Once upon a time, it was common practice to surrender or even euthanize a dog with a disability. But dogs are resilient and are able to live comfortable, relatively normal lives despite disabilities. For National Deaf Dog Awareness Week, we’re highlighting the unique joy that comes with caring for a deaf dog.
Dogs suffer from two kinds of deafness. Many are born with congenital deafness, which is hearing loss due to genetic causes or other influences that affected the fetus while it was in utero. Any dog can be born with congenital deafness, but white dogs seem to be more affected by it, according to George M. Strain, professor of neuroscience at the Louisiana State University School of Veterinary Medicine.

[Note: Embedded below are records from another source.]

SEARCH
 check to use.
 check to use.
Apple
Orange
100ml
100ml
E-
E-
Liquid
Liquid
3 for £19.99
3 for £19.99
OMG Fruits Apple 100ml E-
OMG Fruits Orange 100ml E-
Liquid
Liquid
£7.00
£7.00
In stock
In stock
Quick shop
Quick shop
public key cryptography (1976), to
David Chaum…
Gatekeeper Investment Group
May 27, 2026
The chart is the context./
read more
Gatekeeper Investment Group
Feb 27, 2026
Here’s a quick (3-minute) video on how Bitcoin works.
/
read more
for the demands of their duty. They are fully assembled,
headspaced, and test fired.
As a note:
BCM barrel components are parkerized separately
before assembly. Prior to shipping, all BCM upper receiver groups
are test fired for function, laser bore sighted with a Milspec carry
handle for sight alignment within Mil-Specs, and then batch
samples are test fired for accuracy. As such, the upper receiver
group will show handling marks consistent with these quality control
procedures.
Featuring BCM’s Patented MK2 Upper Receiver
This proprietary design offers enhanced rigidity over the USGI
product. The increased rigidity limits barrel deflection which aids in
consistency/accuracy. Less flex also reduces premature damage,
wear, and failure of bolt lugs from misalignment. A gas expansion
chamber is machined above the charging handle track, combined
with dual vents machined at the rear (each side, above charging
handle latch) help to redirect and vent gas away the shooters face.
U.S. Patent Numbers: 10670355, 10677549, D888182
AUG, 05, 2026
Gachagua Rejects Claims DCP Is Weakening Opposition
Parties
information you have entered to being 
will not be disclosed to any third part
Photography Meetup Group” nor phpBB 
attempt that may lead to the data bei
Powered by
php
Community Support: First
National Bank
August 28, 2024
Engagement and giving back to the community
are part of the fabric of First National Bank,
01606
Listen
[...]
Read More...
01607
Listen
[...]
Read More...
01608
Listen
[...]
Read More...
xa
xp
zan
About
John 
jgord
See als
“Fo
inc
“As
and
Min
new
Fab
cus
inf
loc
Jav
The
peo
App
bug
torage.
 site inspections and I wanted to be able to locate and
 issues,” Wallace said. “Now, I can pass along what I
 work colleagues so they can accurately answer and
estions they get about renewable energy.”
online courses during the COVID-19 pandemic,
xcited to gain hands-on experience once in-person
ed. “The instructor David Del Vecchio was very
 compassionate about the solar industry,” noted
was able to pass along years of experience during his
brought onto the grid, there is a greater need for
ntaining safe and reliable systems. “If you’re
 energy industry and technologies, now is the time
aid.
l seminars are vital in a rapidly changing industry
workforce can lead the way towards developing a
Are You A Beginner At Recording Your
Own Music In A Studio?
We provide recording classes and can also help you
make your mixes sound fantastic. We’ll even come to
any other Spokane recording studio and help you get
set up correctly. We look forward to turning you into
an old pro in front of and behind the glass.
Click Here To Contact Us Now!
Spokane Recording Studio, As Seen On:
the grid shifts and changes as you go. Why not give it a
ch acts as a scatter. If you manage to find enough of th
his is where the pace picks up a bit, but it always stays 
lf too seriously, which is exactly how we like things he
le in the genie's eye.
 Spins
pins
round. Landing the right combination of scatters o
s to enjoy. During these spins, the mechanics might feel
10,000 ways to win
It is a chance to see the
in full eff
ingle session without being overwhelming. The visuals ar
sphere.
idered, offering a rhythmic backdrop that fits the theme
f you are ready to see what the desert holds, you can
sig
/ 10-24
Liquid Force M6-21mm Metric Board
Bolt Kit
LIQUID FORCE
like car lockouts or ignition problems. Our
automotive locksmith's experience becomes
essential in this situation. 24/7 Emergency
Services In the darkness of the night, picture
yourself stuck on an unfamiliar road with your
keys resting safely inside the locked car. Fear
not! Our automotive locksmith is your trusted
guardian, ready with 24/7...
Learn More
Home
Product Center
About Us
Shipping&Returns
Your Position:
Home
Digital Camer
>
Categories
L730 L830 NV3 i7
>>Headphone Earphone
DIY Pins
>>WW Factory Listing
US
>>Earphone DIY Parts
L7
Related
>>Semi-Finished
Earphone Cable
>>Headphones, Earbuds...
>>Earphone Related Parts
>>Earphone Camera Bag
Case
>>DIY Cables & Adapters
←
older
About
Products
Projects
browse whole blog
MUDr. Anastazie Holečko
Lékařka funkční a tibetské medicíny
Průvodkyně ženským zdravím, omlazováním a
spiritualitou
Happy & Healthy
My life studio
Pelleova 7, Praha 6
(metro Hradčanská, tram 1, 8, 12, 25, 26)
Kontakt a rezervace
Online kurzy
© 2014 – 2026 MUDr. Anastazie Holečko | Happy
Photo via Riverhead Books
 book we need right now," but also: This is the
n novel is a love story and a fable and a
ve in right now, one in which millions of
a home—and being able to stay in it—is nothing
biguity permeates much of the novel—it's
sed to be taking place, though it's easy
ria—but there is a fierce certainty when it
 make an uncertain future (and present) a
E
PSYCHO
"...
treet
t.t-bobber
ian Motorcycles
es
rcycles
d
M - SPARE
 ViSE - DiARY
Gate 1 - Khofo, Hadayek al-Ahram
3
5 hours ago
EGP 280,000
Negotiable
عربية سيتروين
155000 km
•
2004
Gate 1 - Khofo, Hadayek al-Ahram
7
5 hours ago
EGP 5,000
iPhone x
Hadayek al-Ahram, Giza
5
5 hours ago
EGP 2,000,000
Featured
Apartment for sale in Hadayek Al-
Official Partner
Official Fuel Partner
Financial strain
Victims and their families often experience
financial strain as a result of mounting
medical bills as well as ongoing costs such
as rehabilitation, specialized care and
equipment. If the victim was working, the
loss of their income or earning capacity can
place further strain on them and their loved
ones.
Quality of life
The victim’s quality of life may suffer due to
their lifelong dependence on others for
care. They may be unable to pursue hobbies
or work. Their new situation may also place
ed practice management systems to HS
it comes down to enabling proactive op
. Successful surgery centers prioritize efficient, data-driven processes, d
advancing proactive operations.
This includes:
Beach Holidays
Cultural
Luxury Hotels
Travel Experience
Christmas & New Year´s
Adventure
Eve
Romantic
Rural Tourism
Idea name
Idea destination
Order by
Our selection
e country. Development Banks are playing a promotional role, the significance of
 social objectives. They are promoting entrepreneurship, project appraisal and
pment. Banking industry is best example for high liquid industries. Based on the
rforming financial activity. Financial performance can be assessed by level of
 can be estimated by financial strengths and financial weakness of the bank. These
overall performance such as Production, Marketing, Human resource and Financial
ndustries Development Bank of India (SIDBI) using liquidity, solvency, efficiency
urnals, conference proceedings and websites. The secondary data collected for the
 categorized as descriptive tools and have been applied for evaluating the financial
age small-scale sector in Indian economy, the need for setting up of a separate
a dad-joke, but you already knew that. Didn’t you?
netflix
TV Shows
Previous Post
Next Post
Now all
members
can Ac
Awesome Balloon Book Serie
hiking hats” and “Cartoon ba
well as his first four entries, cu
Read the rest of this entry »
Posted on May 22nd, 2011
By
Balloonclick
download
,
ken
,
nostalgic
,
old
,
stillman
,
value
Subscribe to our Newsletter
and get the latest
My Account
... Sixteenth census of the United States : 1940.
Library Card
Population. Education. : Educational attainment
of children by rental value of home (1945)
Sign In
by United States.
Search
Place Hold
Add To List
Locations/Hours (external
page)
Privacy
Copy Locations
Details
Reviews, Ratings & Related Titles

Sudden onset deafness or acquired deafness in dogs happens for largely the same reasons it happens in people. Noise trauma, infection, drug toxicity and even old age are the primary reasons for acquired deafness.
No matter the reason, deafness is no reason a dog can’t live a happy and rewarding life.
How to tell your dog is deaf
If your dog seems to ignore you, doesn’t come running when you pour food into their dish or seems startled easily, they may have some form of hearing loss. Luckily, you can test it yourself pretty easily by making noises outside of their range of sight. Stand still to avoid getting their attention through vibration and try a range of sounds, from hand claps to whistles. A dog may only have trouble hearing certain frequencies. If you suspect that your dog is deaf and they “fail” your home tests, it’s time to visit your veterinarian for a hearing test.
Training a deaf dog
If it’s determined that your dog is deaf or partially deaf, there’s no need to panic. Training a deaf dog isn’t much harder than training a hearing dog: it just requires hand signals instead of verbal commands. Dr. Strain offers a list of common hand commands suited for communicating with deaf animals, but as long as your signals are clear and consistent, almost any signal can be used for any command.
The hardest part of training a deaf dog is getting their attention. Broadly waving, stomping your foot to send vibrations or gently touching them (in the same place every time) are the best ways. The American Kennel Club suggests that you maybe want to try a collar that lightly vibrates (not a shock collar!) if the other methods don’t grab your dog’s attention consistently.
As when training any dog, reward-based, positive-reinforcement training is recommended. For deaf dogs, it’s a good idea to create a “good dog” hand signal to tell them when they’ve successfully completed a task. Everyone loves a good word, and deaf dogs are no exception. A “thumbs-up” or other obvious signal that they’ve pleased you is just good for morale.
Other than these small changes, training a deaf dog is largely the same as training a hearing dog. It just requires a little more patience.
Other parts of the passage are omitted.